→ Your task: Please copy each line below that contains the string "currently".

→ Material for the task:
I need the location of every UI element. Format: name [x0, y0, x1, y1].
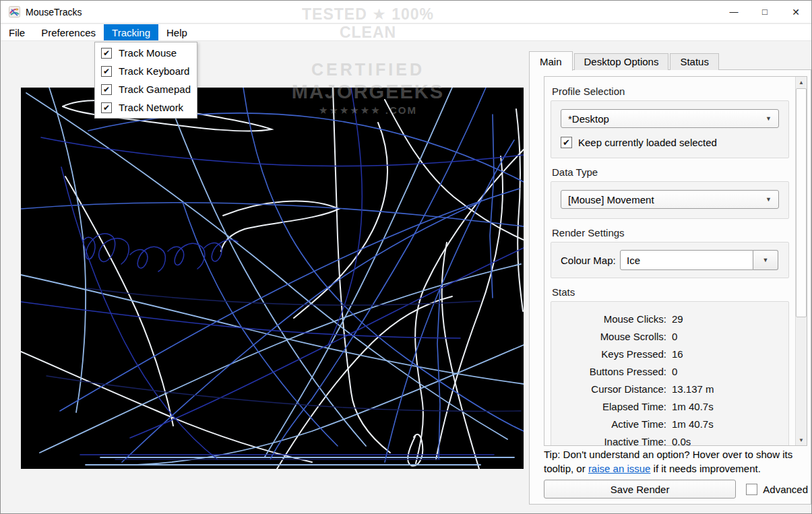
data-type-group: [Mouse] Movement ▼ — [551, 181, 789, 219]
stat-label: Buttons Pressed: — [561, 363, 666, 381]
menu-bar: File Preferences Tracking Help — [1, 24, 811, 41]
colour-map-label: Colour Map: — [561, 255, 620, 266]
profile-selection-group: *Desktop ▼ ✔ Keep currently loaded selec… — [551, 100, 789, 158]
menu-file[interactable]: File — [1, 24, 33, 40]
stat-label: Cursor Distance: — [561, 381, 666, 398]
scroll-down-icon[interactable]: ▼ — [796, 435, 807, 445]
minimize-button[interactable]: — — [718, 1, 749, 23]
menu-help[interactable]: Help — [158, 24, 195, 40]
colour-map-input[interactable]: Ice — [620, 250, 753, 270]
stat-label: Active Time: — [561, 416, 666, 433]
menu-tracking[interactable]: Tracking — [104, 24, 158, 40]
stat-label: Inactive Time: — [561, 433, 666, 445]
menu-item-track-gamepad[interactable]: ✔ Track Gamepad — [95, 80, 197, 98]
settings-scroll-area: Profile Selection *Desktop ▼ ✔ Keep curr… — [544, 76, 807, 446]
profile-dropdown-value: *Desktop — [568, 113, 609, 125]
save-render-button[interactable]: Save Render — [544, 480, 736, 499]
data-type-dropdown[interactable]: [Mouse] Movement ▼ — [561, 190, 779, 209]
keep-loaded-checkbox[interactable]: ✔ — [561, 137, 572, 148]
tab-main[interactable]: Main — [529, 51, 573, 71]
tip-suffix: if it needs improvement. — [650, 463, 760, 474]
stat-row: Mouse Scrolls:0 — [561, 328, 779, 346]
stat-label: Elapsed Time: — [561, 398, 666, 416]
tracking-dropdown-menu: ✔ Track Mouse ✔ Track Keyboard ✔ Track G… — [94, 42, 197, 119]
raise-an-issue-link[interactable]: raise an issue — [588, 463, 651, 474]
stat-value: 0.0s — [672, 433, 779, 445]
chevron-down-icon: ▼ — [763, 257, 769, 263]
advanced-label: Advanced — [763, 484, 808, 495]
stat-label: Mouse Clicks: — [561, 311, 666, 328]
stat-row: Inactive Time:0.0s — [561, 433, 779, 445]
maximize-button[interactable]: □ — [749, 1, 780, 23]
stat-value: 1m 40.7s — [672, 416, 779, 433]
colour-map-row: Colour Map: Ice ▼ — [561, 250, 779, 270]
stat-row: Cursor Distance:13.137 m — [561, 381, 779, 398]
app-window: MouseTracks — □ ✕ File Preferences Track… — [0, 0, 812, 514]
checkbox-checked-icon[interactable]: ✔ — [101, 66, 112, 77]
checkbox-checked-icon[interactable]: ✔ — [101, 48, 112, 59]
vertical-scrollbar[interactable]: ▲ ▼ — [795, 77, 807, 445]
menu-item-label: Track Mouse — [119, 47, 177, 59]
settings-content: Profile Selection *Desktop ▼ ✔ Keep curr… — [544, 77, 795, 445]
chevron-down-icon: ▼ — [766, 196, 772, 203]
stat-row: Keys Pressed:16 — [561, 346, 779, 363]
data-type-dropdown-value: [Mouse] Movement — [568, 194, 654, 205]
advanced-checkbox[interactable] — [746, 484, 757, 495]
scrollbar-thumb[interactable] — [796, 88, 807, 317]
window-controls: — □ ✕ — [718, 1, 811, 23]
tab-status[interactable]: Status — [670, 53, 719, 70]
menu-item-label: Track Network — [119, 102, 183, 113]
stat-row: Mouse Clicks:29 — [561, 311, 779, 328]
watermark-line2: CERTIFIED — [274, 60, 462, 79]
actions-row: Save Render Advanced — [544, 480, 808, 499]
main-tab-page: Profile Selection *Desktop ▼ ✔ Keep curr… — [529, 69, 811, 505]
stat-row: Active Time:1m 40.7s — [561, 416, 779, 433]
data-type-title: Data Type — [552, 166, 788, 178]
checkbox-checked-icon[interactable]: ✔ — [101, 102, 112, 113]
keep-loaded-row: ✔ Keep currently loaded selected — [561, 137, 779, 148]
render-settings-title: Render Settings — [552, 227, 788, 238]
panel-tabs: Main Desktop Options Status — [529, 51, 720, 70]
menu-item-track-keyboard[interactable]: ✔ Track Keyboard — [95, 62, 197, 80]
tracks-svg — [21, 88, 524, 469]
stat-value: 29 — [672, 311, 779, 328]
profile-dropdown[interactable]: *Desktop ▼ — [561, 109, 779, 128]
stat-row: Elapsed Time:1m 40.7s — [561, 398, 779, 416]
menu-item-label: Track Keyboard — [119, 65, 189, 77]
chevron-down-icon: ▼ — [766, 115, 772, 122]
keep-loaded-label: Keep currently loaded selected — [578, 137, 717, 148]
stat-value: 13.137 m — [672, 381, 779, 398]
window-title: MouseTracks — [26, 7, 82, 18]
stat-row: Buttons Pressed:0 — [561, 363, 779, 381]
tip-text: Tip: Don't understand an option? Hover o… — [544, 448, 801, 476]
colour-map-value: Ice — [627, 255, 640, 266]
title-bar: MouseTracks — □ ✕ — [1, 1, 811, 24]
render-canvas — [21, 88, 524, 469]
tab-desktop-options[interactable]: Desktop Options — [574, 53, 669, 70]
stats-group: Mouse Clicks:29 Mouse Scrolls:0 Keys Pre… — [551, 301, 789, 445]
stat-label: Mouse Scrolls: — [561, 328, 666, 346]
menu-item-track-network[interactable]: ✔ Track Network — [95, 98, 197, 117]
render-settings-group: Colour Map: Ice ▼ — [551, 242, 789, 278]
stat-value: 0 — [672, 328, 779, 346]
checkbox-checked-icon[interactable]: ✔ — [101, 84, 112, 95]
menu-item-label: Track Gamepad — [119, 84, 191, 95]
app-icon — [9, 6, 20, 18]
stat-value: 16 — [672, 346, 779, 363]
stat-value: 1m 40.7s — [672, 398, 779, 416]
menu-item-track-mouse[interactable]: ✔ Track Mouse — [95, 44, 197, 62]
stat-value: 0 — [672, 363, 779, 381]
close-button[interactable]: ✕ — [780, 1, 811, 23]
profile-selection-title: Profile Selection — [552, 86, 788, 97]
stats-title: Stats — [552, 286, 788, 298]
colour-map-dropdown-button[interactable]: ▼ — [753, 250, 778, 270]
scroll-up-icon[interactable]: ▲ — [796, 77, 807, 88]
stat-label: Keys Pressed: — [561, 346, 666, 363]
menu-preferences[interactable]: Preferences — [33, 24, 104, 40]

→ Result of the exercise:
profile-selection-group: *Desktop ▼ ✔ Keep currently loaded selec… — [551, 100, 789, 158]
keep-loaded-row: ✔ Keep currently loaded selected — [561, 137, 779, 148]
keep-loaded-label: Keep currently loaded selected — [578, 137, 717, 148]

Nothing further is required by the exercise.